Nazım Hikmet daha sonra Dünya Barış Konseyi ödülünü paylaştığı dostu Paul Robeson’a bu mısralarla sesleniyordu. Amerikalı oyuncu, atlet, bas - bariton ses sanatçısı, yazar, sivil haklar savunucusu Paul Robeson o sıralar Amerika’da ırkçılıkla mücadele ediyor, CIA tarafından takip ediliyor ve aynı zamanda Ku Klux Klan tarafından tehdit ediliyordu. Nazım Hikmet de Bursa Cezaevinde tutukluydu.
Sanat var oldukça ezilenler, yoksullar, emekçilerden yana olan sanatçılar, tarihin her döneminde baskı görmüşler, hapis yatmışlar, ölümlere meydan okumuşlar hatta öldürülmüşlerdir. Türkiye de bunun sayısız örnekleriyle doludur.
Ezilenlerin, emekçilerin sesi olduğu için birçok sanatçımız hapislerde yattı, soruşturmalar geçirdi, yurt dışında yaşamaya zorlandı, ülkesine hasret yaşama veda etti.
Grup Yorum üyeleri, ülke halklarına konserler vermiş, milyonları türkülerinde buluşturmuş; direnişlerde, grevlerde emekçilerin yanında olmuş bir müzik grubudur. Muhalif müziğin simgelerinden olan Grup Yorum üzerinde iktidarların hep baskısı oldu. Ancak 2015 yılından itibaren grup üyelerine yaşam hakkı bile tanınmıyor.
Bugün itibariyle Grup Yorum üyeleri İbrahim Gökçek 269, Helin Bölek 266 gündür ölüm orucundadır...
Ancak bırakın onlara yaşam hakkı tanınmasını, onlarla dayanışma göstermeye bile izin verilmiyor. Grup Yorum üyelerinin durumuna dikkat çekmek, dayanışmamızı ifade etmek adına bu akşam Ahmed Adnan Saygun Sanat Merkezi’nde düzenlemeyi amaçladığımız etkinlik, İzmir Valiliği tarafından herhangi bir gerekçe sunulmaksızın yasaklandı. Grup Yorum’un sesine ses olmamızdan, onların adil yargılanma ve özgürce sanatlarını icra etme taleplerini dillendirmemizden korkuldu. Bununla da yetinilmedi; bugün bu açıklamamızı sokakta yapmamız, onların seslerini, taleplerini İzmirlilere ulaştırmamız yeni bir yasak kararıyla engellendi.
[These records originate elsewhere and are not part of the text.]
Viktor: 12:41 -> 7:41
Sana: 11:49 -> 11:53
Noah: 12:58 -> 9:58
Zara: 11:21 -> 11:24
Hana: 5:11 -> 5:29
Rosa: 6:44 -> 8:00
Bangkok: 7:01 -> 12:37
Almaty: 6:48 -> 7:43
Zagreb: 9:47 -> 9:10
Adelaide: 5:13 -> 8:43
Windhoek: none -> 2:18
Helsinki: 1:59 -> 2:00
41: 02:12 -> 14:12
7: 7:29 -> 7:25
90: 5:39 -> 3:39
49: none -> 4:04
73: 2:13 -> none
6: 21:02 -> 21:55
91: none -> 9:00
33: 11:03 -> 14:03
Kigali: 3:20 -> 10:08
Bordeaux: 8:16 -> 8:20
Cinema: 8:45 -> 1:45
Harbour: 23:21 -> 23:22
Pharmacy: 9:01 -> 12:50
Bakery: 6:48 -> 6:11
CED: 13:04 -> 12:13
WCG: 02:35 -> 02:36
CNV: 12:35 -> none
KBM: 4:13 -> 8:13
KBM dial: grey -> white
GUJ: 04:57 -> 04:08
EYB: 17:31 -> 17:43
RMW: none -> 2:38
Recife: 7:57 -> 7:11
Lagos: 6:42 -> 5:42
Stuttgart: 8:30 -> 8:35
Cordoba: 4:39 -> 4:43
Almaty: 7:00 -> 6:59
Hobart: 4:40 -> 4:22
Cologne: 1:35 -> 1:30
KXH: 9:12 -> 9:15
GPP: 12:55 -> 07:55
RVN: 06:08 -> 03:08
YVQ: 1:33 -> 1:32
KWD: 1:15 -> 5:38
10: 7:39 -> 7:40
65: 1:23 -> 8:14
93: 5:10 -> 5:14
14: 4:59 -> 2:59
Oysa görmek, duymak, ses vermek insan olan herkesin görevidir. Buradan, duymak isteyen kulaklara sesleniyoruz. Adaletsizliğin, baskıların, düşmanlaştırmaların, kindarlığın bayraktarı olan bu iktidarın yasaklamaları, onların taleplerinin ne kadar haklı olduğunun göstergesidir. Bu ülkenin demokrasi güçleri olarak aydınlık yüzlü gençlerimizin hayata tutunması, bizlerle birlikte türkülerini söyleyebilmesi için ses veriyoruz, tüm baskı ve yasaklamalara rağmen bundan vazgeçmeyeceğiz.
Bizler demokratik kitle örgütleri olarak; Grup Yorum üyelerinin taleplerinin kabul edilmesi, açlık grevi ve ölüm oruçları süreçlerinin, ölümler yaşanmadan son bulması için, iktidarı aklıselim davranmaya davet etmiştik. Ancak yasak uygulamalarından görünen o ki, yeterli toplumsal baskı olmaksızın bu iktidar, aklıselim davranmayı tercih etmeyecek. Bu nedenle bütün toplumsal kesimleri, Grup Yorum’un taleplerini sahiplenmeye, seslerine ses olmaya, ölümlerin önüne geçilmesi, sanatın özgürleşmesi adına duyarlı olmaya, gereken toplumsal baskıyı oluşturmaya çağırıyoruz…” Demiştik bu açıklamayla…
Umalım bu yasakçı virüs de, şu korona virüs de bir an önce ülkemizi, dünyamızı terk etmiş olsun. Değilse hem hayatlarımızdan, hem özgürlüğümüzden olacağız ve artık buna tahammül kalmadı; çünkü bıçak kemikte!